Special to the Fox Valley Labor News
Thursday, Oct. 26, 2017
“I wasn’t thinking I was going to discuss climate change, but talking to educators — I should have known better,” joked Sen. Daniel Biss.
AURORA — Both Illinois Gov. Bruce Rauner and Illinois Speaker of the House Mike Madigan equally shared criticism at the Oct. 17 Democratic Gubernatorial Candidate Forum, held at Aurora University.
Candidates Chris Kennedy, JB Pritzker, State Sen. Daniel Biss, Tio Hardiman and Bob Daiber fielded questions from Rick Piarson, a political reporter for both the Chicago Tribune and WGN Radio, which broadcast the event live.
All agreed Rauner’s past, current and future actions will most certainly be detrimental to the state and it’s residents — both union members and non-union.
Kennedy was concerned the influx of big money is not the way to run any political campaign. Biss added, saying people must come out and vote down big spending.
State taxes were a big part of the evening. The current state flat tax rate is 4.95 percent. Candidates were asked about a graduated income tax, which would require a re-writing of the state’s constitution. Biss said he is worried the poor and middle class pay more, based on their income or lack thereof, than the rich.
Kennedy worried a simple answer on restricting the tax rate can’t be done today if one doesn’t know what the needs will be for the next budget. “Remember, Rauner is a Libertarian,” Kennedy said. “We don’t know if we will even have a budget next year. It is unfair to ask [what the rate will be] now.”
Pritzker said before any decision on what the rate will be, “I have to view what the expenditure will be, what revenue will be available and what future growth will be. There is no one answer. What I can say is [Rauner] is the biggest wasteful spender we have ever had.”
While not saying what the average family’s tax rate should be, Hardiman said the rich of Illinois are not paying their fair share and should be paying a rate of between 7 percent and 10 percent. Daiber was the only candidate to say exactly what the rate should be — if a graduated tax is approved.

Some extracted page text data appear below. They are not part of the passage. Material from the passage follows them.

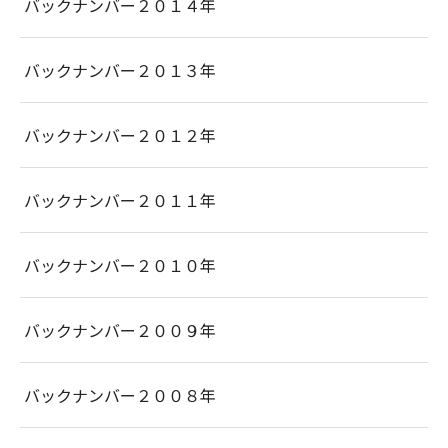
バックナンバー２０１４年
バックナンバー２０１３年
バックナンバー２０１２年
バックナンバー２０１１年
バックナンバー２０１０年
バックナンバー２００９年
バックナンバー２００８年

“For those making up to $160,000 the rate should be 1 percent,” Daiber said. “And those making more than $160,000, the rate should be 6 percent.”
Pritzker said Rauner doesn’t understand the necessity of investing, particularly with regards to education. “Spending for education is in reality a good investment for all in the state,” he explained. Pritzker said he would focus on universal preschool, building up all education from kindergarten through grade 12 and re-building the state’s public colleges and universities.
Hardiman said one way to improve the lives of many in the state would be to educating state prisons, so when they are release they have a real chance of success.
Biss said Rauner’s actions (or lack of) has hurt both public and private higher education. “He helped the University of Wisconsin,” Biss said, referring to the increase of Illinois students going to that institution.
Prtzker said putting money into Illinois higher education keeps students here, not in other states.
Kennedy said rebuilding the state’s high education system and particularly research, will bring on a renaissance.
Both Kennedy and Biss believe combining units of government — local, county and statewide — would be a good financial growth measure.
As for Madigan, all agreed he has wielded much power and while working with him, they wouldn’t work for him. Kennedy said Madigan’s career as a property tax attorney, while not illegal, is has been a problem, as it hurt schools by leaving schools less in taxes. Biss added Madigan has been in power too long. Pritzker said he would seek indecently drawn legislative maps and leadership term limits.
Daiber said Madigan has accomplished a lot for the state. “He has kept it together, particularly with the current governor’s actions. “I take my hat off to him for that.”